(Collected data)
BEGIN
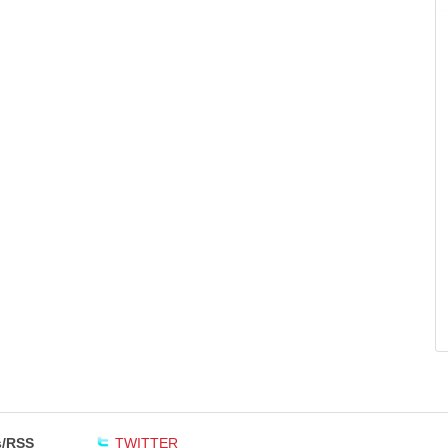
/RSS
TWITTER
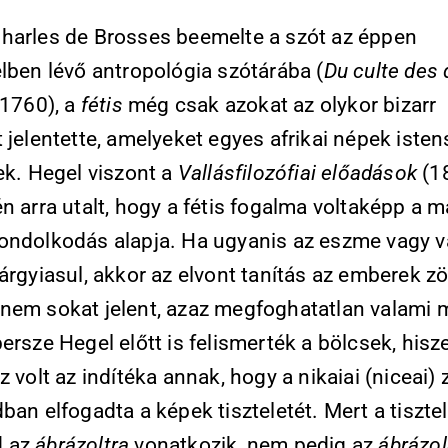
harles de Brosses beemelte a szót az éppen
lben lévő antropológia szótárába (
Du culte des 
1760), a
fétis
még csak azokat az olykor bizarr
 jelentette, amelyeket egyes afrikai népek iste
ek. Hegel viszont a
Vallásfilo­zó­fiai előadások
(1
n arra utalt, hogy a fétis fogalma voltaképp a 
ondolkodás alapja. Ha ugyanis az eszme vagy v
tárgyiasul, akkor az elvont tanítás az emberek 
nem sokat jelent, azaz megfoghatatlan valami 
ersze Hegel előtt is felismerték a bölcsek, hisz
z volt az indítéka annak, hogy a nikaiai (niceai) 
ban elfogadta a képek tiszteletét. Mert a tisztel
 az
ábrázoltra
vonatkozik, nem pedig az
ábrázol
END
_Aim of the task:_ The reply is to be all the records above, transcribed exactly, with no pictures.

_Reply to the task:_
/RSS
TWITTER
harles de Brosses beemelte a szót az éppen
lben lévő antropológia szótárába (
Du culte des 
1760), a
fétis
még csak azokat az olykor bizarr
 jelentette, amelyeket egyes afrikai népek iste
ek. Hegel viszont a
Vallásfilo­zó­fiai előadások
(1
n arra utalt, hogy a fétis fogalma voltaképp a 
ondolkodás alapja. Ha ugyanis az eszme vagy v
tárgyiasul, akkor az elvont tanítás az emberek 
nem sokat jelent, azaz megfoghatatlan valami 
ersze Hegel előtt is felismerték a bölcsek, hisz
z volt az indítéka annak, hogy a nikaiai (niceai) 
ban elfogadta a képek tiszteletét. Mert a tisztel
 az
ábrázoltra
vonatkozik, nem pedig az
ábrázol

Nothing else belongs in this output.